Night Bite

By Frank Dunsmore


Smoke and soot soiled the subway tunnel's walls and curved ceiling. Ventilation exhausts kept dust moving in the air. The dark cracks and crimson graffiti on the walls looked like bloody, grotesque scratches. A black rat zigzagged, fast short movements on the tunnel's floor beside the glistening rail tracks. It chewed on anything in its path. A low hum from the rails became louder. The electric power of the third rail thrust a streaking train past the platforms with a blurring flash and deafening roar. Then all was silent and the air was still.

* * *

Lieutenant Schmidt was about six feet tall and weighed about two hundred pounds. He wore a tan rain coat and a dark brown Fedora. He flashed his badge and said to the two uniform Police Officers, "Good morning, men. I'm Lieutenant Schmidt and this is Sergeant O'Neal and Sergeant English. We're out of Homicide Six. Tell us whatcha know."

Schmidt looked at the young woman, lying on the bench. Her eyes closed and her hands folded at her waist. She was an African-American redhead, wearing a green velvet dress and black high heels.

"I'm Kelly, my partner is Officer Johnson. We were making our rounds and when we came down in the subway we found this woman on the bench, just like she is. I looked and saw the two puncture wounds on her neck. I felt her wrist but there was no pulse. Then I called it in."

The three detectives studied the woman on the bench and pulled on their rubber gloves. Schmidt looked at English and said, "Check again for a pulse." Detective English was blonde, with blue eyes and a very pretty face. She wore a black leather jacket, charcoal gray slacks, and black boots. She placed her finger tips on the woman's wrist for a few moments and said, "There's no pulse." English carefully pushed the collar of the woman's dress aside, revealing the two puncture marks on the side of her neck.

Schmidt thought, Some people actually believe in vampires and some are 'wannabe' vampires.

Schmidt said, "Well O'Neal, what do you think?"

Detective O'Neal unbuttoned his black rain coat and pulled off his Irish, wool cap. He scratched his head and said, "The damned thing is fashionable but it itches like hell. Yes, she's dead. No, I don't think a vampire is the culprit."

Schmidt said to O'Neal, "Such a keen observation. Would you kindly call for a forensic team and have them bring a body bag."

"Yes sir, Lieutenant!"

Schmidt looked beyond the bench. He thought, There's no vertical columns or objects that the perp could hide behind. He might have jumped down on the tracks. But that wouldn't work, he'd be run over by a train, unless he crawled under the platform. Maybe he just got on the next train. Vampires are supposed to have all kinds of powers. They're supposed to have great strength and speed and they can fly and become invisible.

Schmidt turned to English and said, "Sergeant English, what do you make of this?"

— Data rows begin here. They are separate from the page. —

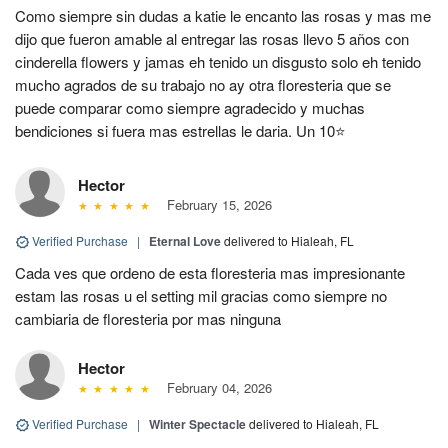
Como siempre sin dudas a katie le encanto las rosas y mas me
dijo que fueron amable al entregar las rosas llevo 5 años con
cinderella flowers y jamas eh tenido un disgusto solo eh tenido
mucho agrados de su trabajo no ay otra floresteria que se
puede comparar como siempre agradecido y muchas
bendiciones si fuera mas estrellas le daria. Un 10⭐
Hector
February 15, 2026
Verified Purchase
|
Eternal Love
delivered to Hialeah, FL
Cada ves que ordeno de esta floresteria mas impresionante
estam las rosas u el setting mil gracias como siempre no
cambiaria de floresteria por mas ninguna
Hector
February 04, 2026
Verified Purchase
|
Winter Spectacle
delivered to Hialeah, FL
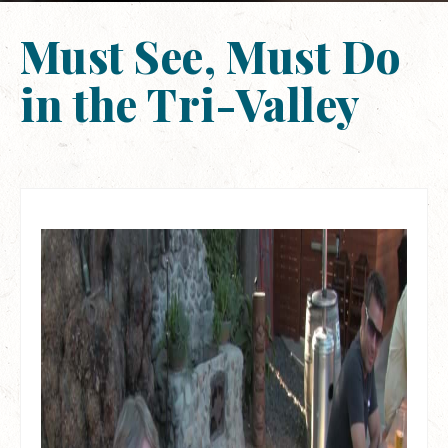
Must See, Must Do
in the Tri-Valley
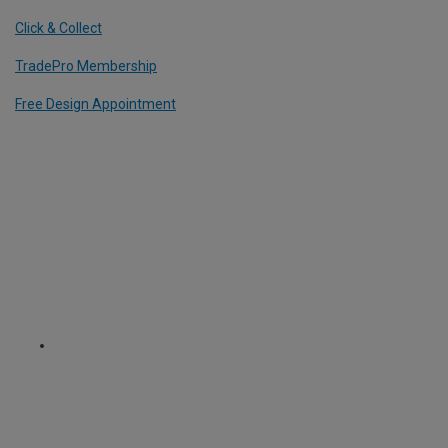
Click & Collect
TradePro Membership
Free Design Appointment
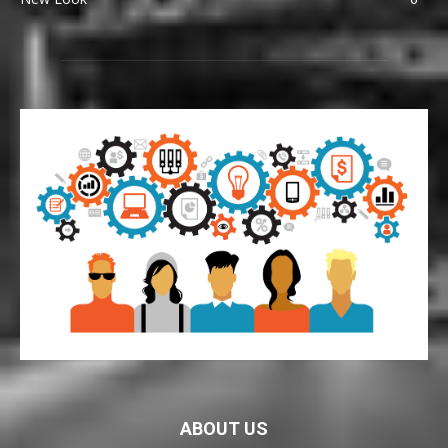
ABOUT US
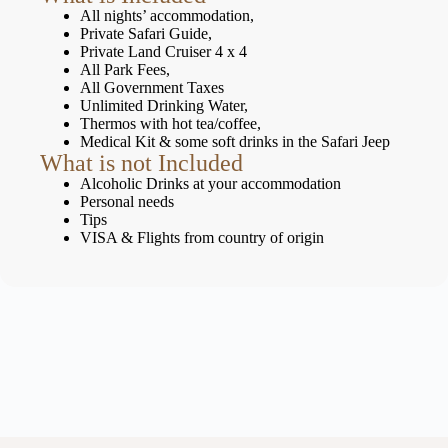
All nights’ accommodation,
Private Safari Guide,
Private Land Cruiser 4 x 4
All Park Fees,
All Government Taxes
Unlimited Drinking Water,
Thermos with hot tea/coffee,
Medical Kit & some soft drinks in the Safari Jeep
What is not Included
Alcoholic Drinks at your accommodation
Personal needs
Tips
VISA & Flights from country of origin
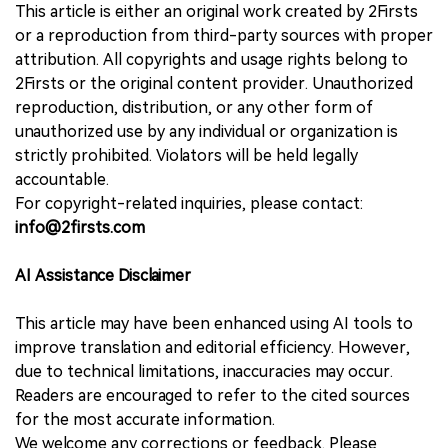
This article is either an original work created by 2Firsts
or a reproduction from third-party sources with proper
attribution. All copyrights and usage rights belong to
2Firsts or the original content provider. Unauthorized
reproduction, distribution, or any other form of
unauthorized use by any individual or organization is
strictly prohibited. Violators will be held legally
accountable.
For copyright-related inquiries, please contact:
info@2firsts.com
AI Assistance Disclaimer
This article may have been enhanced using AI tools to
improve translation and editorial efficiency. However,
due to technical limitations, inaccuracies may occur.
Readers are encouraged to refer to the cited sources
for the most accurate information.
We welcome any corrections or feedback. Please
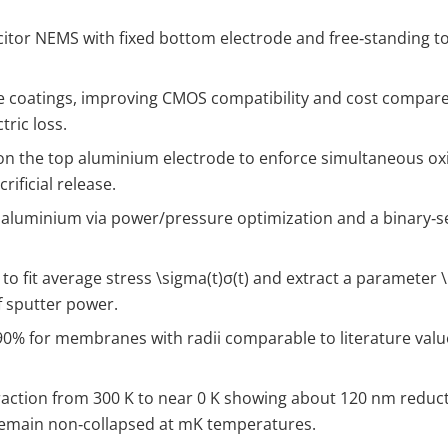
itor NEMS with fixed bottom electrode and free‑standing 
ide coatings, improving CMOS compatibility and cost compare
tric loss.
r on the top aluminium electrode to enforce simultaneous ox
ificial release.
 aluminium via power/pressure optimization and a binary‑se
to fit average stress
\sigma(t)
σ(t) and extract a parameter
f sputter power.
90% for membranes with radii comparable to literature value
raction from 300 K to near 0 K showing about 120 nm reducti
emain non‑collapsed at mK temperatures.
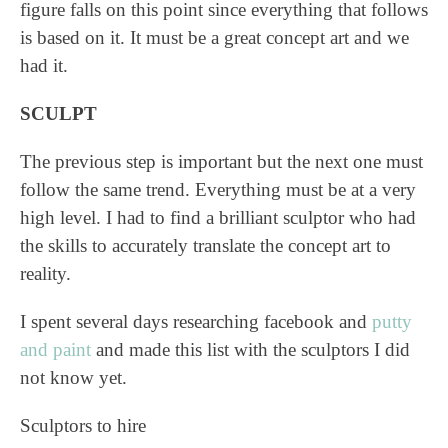
figure falls on this point since everything that follows
is based on it. It must be a great concept art and we
had it.
SCULPT
The previous step is important but the next one must
follow the same trend. Everything must be at a very
high level. I had to find a brilliant sculptor who had
the skills to accurately translate the concept art to
reality.
I spent several days researching facebook and
putty
and paint
and made this list with the sculptors I did
not know yet.
Sculptors to hire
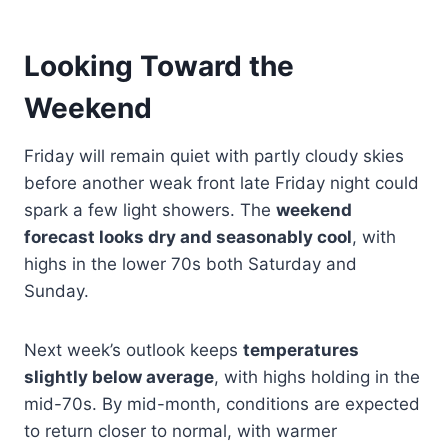
Looking Toward the
Weekend
Friday will remain quiet with partly cloudy skies
before another weak front late Friday night could
spark a few light showers. The
weekend
forecast looks dry and seasonably cool
, with
highs in the lower 70s both Saturday and
Sunday.
Next week’s outlook keeps
temperatures
slightly below average
, with highs holding in the
mid-70s. By mid-month, conditions are expected
to return closer to normal, with warmer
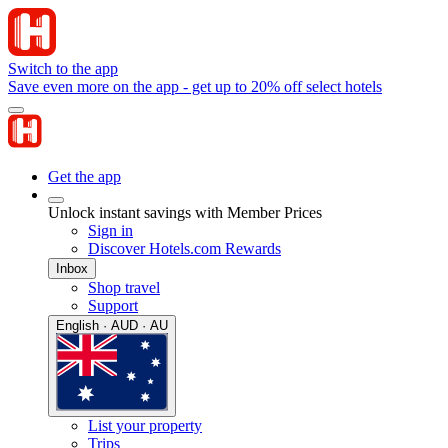
Switch to the app
Save even more on the app - get up to 20% off select hotels
Get the app
Unlock instant savings with Member Prices
Sign in
Discover Hotels.com Rewards
Inbox
Shop travel
Support
English · AUD · AU
List your property
Trips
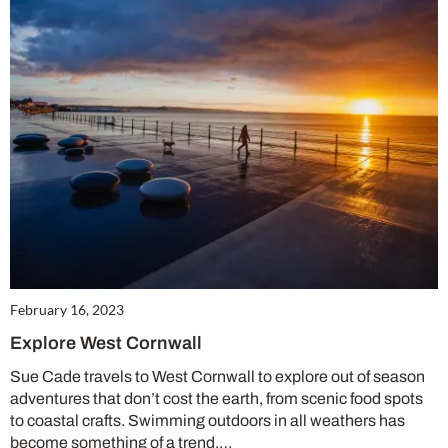
February 16, 2023
Explore West Cornwall
Sue Cade travels to West Cornwall to explore out of season
adventures that don’t cost the earth, from scenic food spots
to coastal crafts. Swimming outdoors in all weathers has
become something of a trend,…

"Well sir, the puncture marks on her neck make me wonder what kind of pervert we're dealing with." Sergeant English's eyes became wide. She looked up at Schmidt and O'Neal and said, "I just opened her purse and she has no ID but I found this note. Listen to this." English read,

"THE BOND" by Connie De Palma

How red deep you are,
Drip, drip, dripping
From my self-inflicted wound.
An offering from me to you.
To share life I hold dear,
To offer my very source of living.
To you I offer.
I watch as u hold my hand up to your lips.
Taste, lick, drinking.
You smile.
I am now a part of you.
Living for you and me in you.
A bond no one can break.


Schmidt and O'Neal stared at each other. O'Neal scrunched his shoulders and held up his palms. Schmidt said, "It's a love poem, like the love of one vampire for another." Kelly cleared his throat, and Johnson looked behind himself. Schmidt looked at the uniform officers and said, "Thanks guys, for your assistance."

Officer Kelly said, "You bet, Lieutenant. Let us know if we can be any further help." They walked toward the stairwell.

Lieutenant Schmidt looked at his watch and then at O'Neal and English. He said, "It's two-thirty, the sun will be up in three hours. We'll wait for forensics and then we'll go back to the office."

Schmidt's cell phone rang and he held it to his ear and said, "Schmidt, here." He listened and frowned. Finally he said, "All right, we'll get on it as soon as we're through here." Schmidt looked at O'Neal and English and said, "That was Homicide. They got a call from the Adler Planetarium. A woman's body was found in their Sky Theater."

English and O'Neal scowled and English said, "I don't believe in vampires and I never will, but I'll feel a lot better after we get the autopsy report. Right now, I've got the chills."

"Easy does it, young lady," said O'Neal, "Our Lieutenant, you and me, are gonna take this pervert down."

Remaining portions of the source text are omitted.